Mmmmyeah. A little background on Stitches: It's a sad, unsettling and ultimately harrowing chronicle of being raised by unthinking and uncaring parents. It's dark, and not dark in the funny, Roald Dahl/Lemony Snicket sense; it's dark in the Oops I Gave Our Son Cancer -- Let's Not Tell Him! sense. Small recounts how he eventually rescues himself, yes, and the book's central message is the life-affirming power of art. But one of the things I didn't mention in the review is how much the abject psychological horror of the book's closing passage has stayed with me.

If Stitches is a kid's book, expect to see Last Exit to Brooklyn on Reading Rainbow any day now.

But glancing at the other nominees, it's clear that "Young People's Literature" doesn't mean young kids. No, it's a confusing publishing term meant to stand in for "Young Adult," an entirely different confusing publishing term. And when you consider the kind of cheery fare we've historically foisted upon our teens - A Separate Peace, Diary of a Young Girl, Old Yeller, A Tree Grows in Brooklyn, Bridge to Terabithia, and other tearjerkers you wouldn't feel comfortable lending to a prisoner on suicide watch - Stitches seems less of an outlier.

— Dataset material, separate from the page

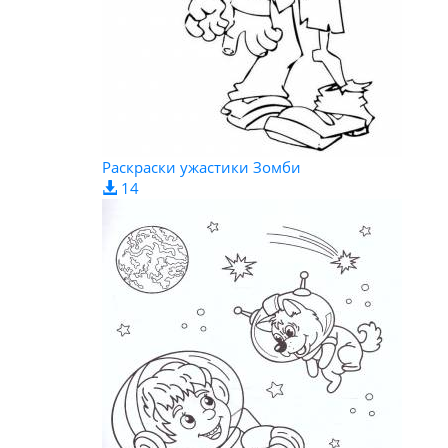
Раскраски ужастики Зомби
14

"It's Just Like That Time Homer Entered that Nuclear Plant Design Contest For Kids!"
The other thing to keep in mind is that was the book's publisher, Norton and Co., who submitted the book into that category for consideration.

Curious why they'd do that? So was the publishing industry blog Galleycat, who called up the Norton publicist.

"We always intended to submit Stitches in the young people's category. We knew it would appeal to a YA audience as well as an adult audience," she told them.

But book blogger Colleen Mondor wasn't buying it:

How about they always planned to enter it in [the young people's literature category] because they thought they had the best shot there? Would a graphic novel memoir hold up in the adult category against more traditional heavy hitters like Fordlandia and The First Tycoon? This is only the second graphic novel to make it to the finals and the first one was - yeah, you know it already, in the YP category. Looks like hedging your bets to me.

Mondor and several of her commenters like Stitches as a book just fine; what they don't like is how its presence on the NBA's young adult list means that some other book - a book that WAS written expressly for the teen audience - didn't get nominated.

I tend to agree with that, because even if Norton's intentions were true, it looks to the casual viewer as if they shunted the book to the YA category either because they believe comic = kids' book, or because they cynically regarded the category as the dumbed-down Celebrity Jeopardy! of publishing.

But then, I'm biased: Stitches is one of the best books I've read this year, and I think it could easily stand up to those big-boy books in the non-fiction category. And take 'em.

We'll find out next month if Stitches cleans up like Andy Richter or goes down in flames like Wolf Blitzer. In the meantime, Small can rest assured that his book will receive the thoughtful consideration it deserves, because we comics nerds have got one of our own on the inside.

One of the judges in the Young People's Fiction category this year: Gene Luen Yang, author of American Born Chinese.